I was visiting friends in Chicago when we got the email that we had been waiting for, telling us that classes would be online for the remainder of the semester. The university, along with the dorms, was to close until the fall in four days and the vast majority of students were away with maybe a week’s worth of clothing for spring break. I boarded a flight back to school that evening, and packed up my freshman year dorm room overnight, just in time to catch a flight home in the morning.
The past five months have been filled with stress and uncertainty as college students around the nation have come home to mitigate the spread of the coronavirus. This period has also been marked by coming together to celebrate those on the front lines and offering our help to students that might not live in environments where they can adequately focus on their online classes. Many college students have had a unique experience with the virus: one of deep gratitude and equally deep sorrow and disappointment.
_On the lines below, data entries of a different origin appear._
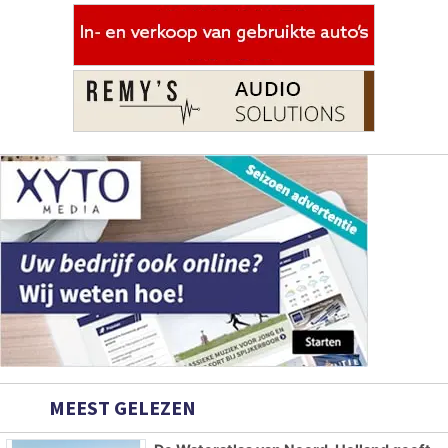
MEEST GELEZEN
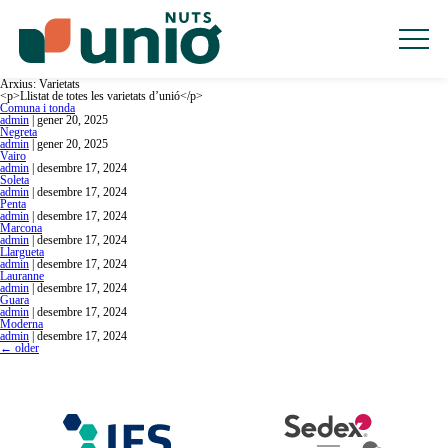
HOME
PRODUCTES
INDÚSTRIA
RETAIL
ORIGEN
SOSTENIBILITAT
Arxius:
Varietats
<p>Llistat de totes les varietats d’unió</p>
QUALITAT
Comuna i tonda
CONTACTE
admin
|
gener 20, 2025
Negreta
admin
|
gener 20, 2025
Vairo
admin
|
desembre 17, 2024
Soleta
admin
|
desembre 17, 2024
Penta
admin
|
desembre 17, 2024
Marcona
admin
|
desembre 17, 2024
Llargueta
admin
|
desembre 17, 2024
Lauranne
admin
|
desembre 17, 2024
Guara
admin
|
desembre 17, 2024
Moderna
admin
|
desembre 17, 2024
←
older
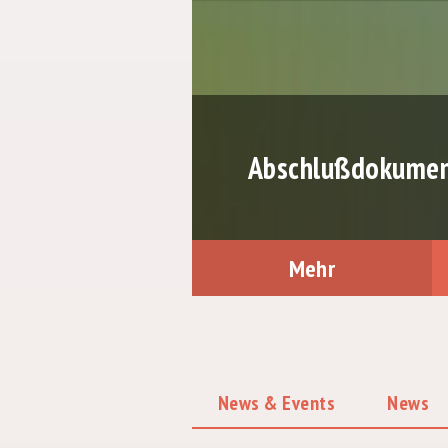
Abschlußdokument
Mehr
News & Events
News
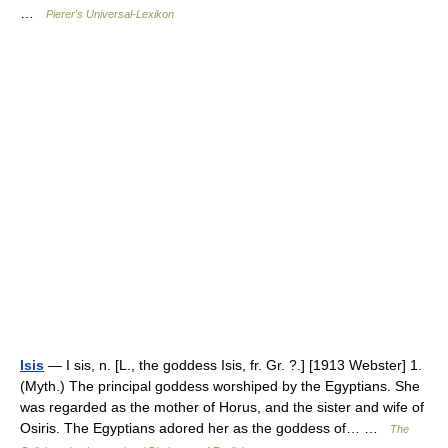
…
Pierer's Universal-Lexikon
Isis
— I sis, n. [L., the goddess Isis, fr. Gr. ?.] [1913 Webster] 1.
(Myth.) The principal goddess worshiped by the Egyptians. She
was regarded as the mother of Horus, and the sister and wife of
Osiris. The Egyptians adored her as the goddess of… …
The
And this confusing experience has the potential to be detrimental to the mental health of many college students who, as a group, already face high levels of anxiety and depression.
Being in college is doing a whole bunch of learning. Learning how to manage your time, how to make yourself breakfast, or especially in my case, how to do your own laundry. It’s also, learning how to live with a roommate, how to conduct yourself in an interview for a club you really care about, or how to write a paper for your 5 PM lecture, while you’re in your 4 PM lecture. It is building community by joining student groups and organizing events. With campuses closing, we lost those events and experiences, but essentially, what we lost was the autonomy we had been enjoying for the first time in our lives. Being home with our parents is not the same as living in a dorm, and, as lucky as we are to be safe and healthy, we have lost an independence we had gotten accustomed to and that helped us grow into adults.
Roles are different at home and decisions are now made by the family or by our parents. Something as simple as diet can be an issue. My friend, for example, is a vegetarian, and she has had a particularly hard time at home because the food available is not suited to her lifestyle. This lack of autonomy can be felt much more seriously, too. I empathize, for example, with a student who went to therapy while in college and continues to do so remotely from home, while having to hide it from her parents. More universally, I think every college student has developed unique methods for studying and for coursework that might be challenged by living at home, whether it’s the specific library where you like to study or the all-nighter you pull before every single test because it makes you feel ready.
To some extent, however, we don’t feel entitled to the mourning of our college experience. After all, people are dealing with much worse due to the pandemic and we are lucky to be safe and at home. We see our pain as trivial, which makes it harder to cope with, and instead, many of us have felt the need to be even more productive than usual.
Summer plans, which are especially important to college students, were uprooted, with many internships and research opportunities canceled or moved online. As a result, some students have opted to fill their schedules with costly summer classes. While others attempted to find new opportunities after getting sent home, just to find out that those opportunities simply might not exist due to the pandemic. Students chased these summer opportunities to compete even though it seemed rather clear that employers and graduate schools will not expect anything from this summer.
And, now, as most universities decide that Fall classes will also be conducted online, many students will continue to be home for the foreseeable future. This is, of course, a huge disappointment for students, but I also believe it's contributing to a positive mindset change for our age group. College was once this 4-year un-moveable block of time, and for many, there were no other alternatives. This pandemic has taught us to embrace uncertainty and the opportunities that come from it. Many students are considering gap-years or are taking this time to explore other interests and passions before they return to school. Young people are stepping out of their comfort zones, and are going out on their own for the first time, without the net of college. I'm hopeful this will breed bolder and more independent leaders, as we look ahead to a post-COVID time.